Agents need to know what a tool does to the world before calling it. Descriptions should go beyond structured annotations to explain consequences.

Conciseness4/5

Is the description appropriately sized, front-loaded, and free of redundancy?

The description is structured with headings and bullet points, but is somewhat lengthy. The first sentence clearly states the purpose, and subsequent sections add necessary detail without redundancy. Could be more concise, but remains organized.

Shorter descriptions cost fewer tokens and are easier for agents to parse. Every sentence should earn its place.

Completeness4/5

Given the tool's complexity, does the description cover enough for an agent to succeed on first attempt?

Given the existence of an output schema, the description adequately indicates the return type (structured dictionary) without over-specifying. It covers input constraints and distinguishes from sibling packet analysis tools. Slightly more detail on output nature would improve completeness.

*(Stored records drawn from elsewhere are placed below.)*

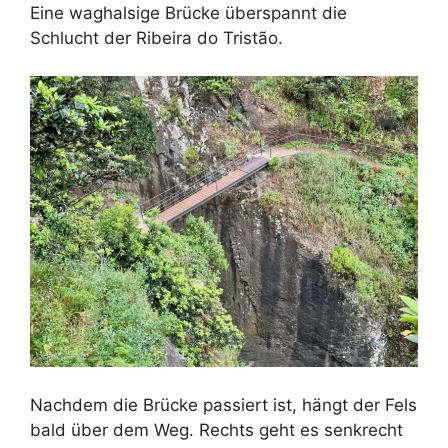
Eine waghalsige Brücke überspannt die
Schlucht der Ribeira do Tristão.
Nachdem die Brücke passiert ist, hängt der Fels
bald über dem Weg. Rechts geht es senkrecht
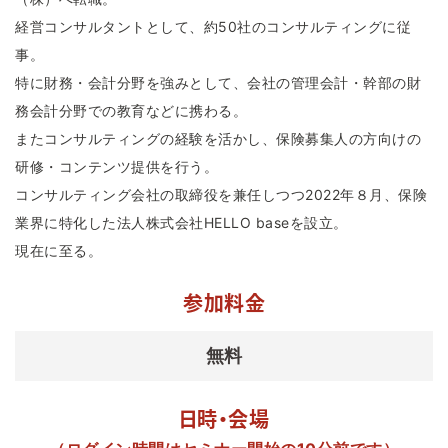
経営コンサルタントとして、約50社のコンサルティングに従
事。
特に財務・会計分野を強みとして、会社の管理会計・幹部の財
務会計分野での教育などに携わる。
またコンサルティングの経験を活かし、保険募集人の方向けの
研修・コンテンツ提供を行う。
コンサルティング会社の取締役を兼任しつつ2022年８月、保険
業界に特化した法人株式会社HELLO baseを設立。
現在に至る。
参加料金
無料
日時・会場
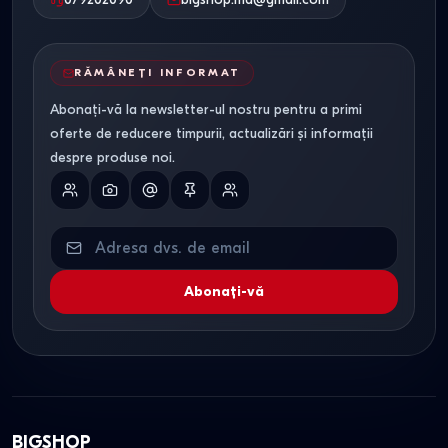
RĂMÂNEȚI INFORMAT
Abonați-vă la newsletter-ul nostru pentru a primi
oferte de reducere timpurii, actualizări și informații
despre produse noi.
Abonați-vă
BIGSHOP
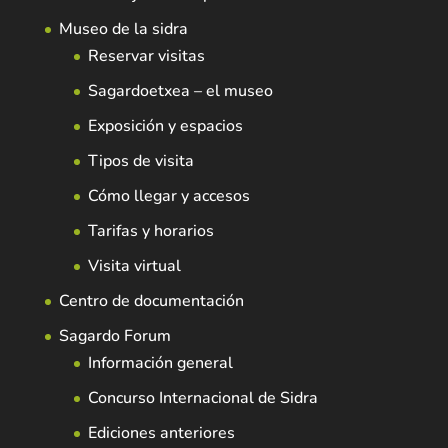
Museo de la sidra
Reservar visitas
Sagardoetxea – el museo
Exposición y espacios
Tipos de visita
Cómo llegar y accesos
Tarifas y horarios
Visita virtual
Centro de documentación
Sagardo Forum
Información general
Concurso Internacional de Sidra
Ediciones anteriores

Complex tools with many parameters or behaviors need more documentation. Simple tools need less. This dimension scales expectations accordingly.

Parameters5/5

Does the description clarify parameter syntax, constraints, interactions, or defaults beyond what the schema provides?

The input schema has 0% parameter description coverage, but the description fully compensates by explaining the 'pcap_file' parameter format (URL or absolute local path), unsupported types, and the meaning of the parameter beyond the schema's type 'string'.

Input schemas describe structure but not intent. Descriptions should explain non-obvious parameter relationships and valid value ranges.

Purpose5/5

Does the description clearly state what the tool does and how it differs from similar tools?

The description clearly states the tool analyzes DNS packets from a PCAP file, with a specific verb and resource. It distinguishes from sibling tools by specifying 'DNS' packets, differentiating from other packet analysis tools like analyze_dhcp_packets or analyze_icmp_packets.

Agents choose between tools based on descriptions. A clear purpose with a specific verb and resource helps agents select the right tool.

Usage Guidelines4/5

Does the description explain when to use this tool, when not to, or what alternatives exist?

The description provides clear input format guidelines (URL or absolute local path) and lists unsupported formats (Claude file upload, base64, relative paths). It does not explicitly mention when not to use or compare to alternatives, but the context signals list sibling tools, and the purpose narrows scope to DNS.

Agents often have multiple tools that could apply. Explicit usage guidance like "use X instead of Y when Z" prevents misuse.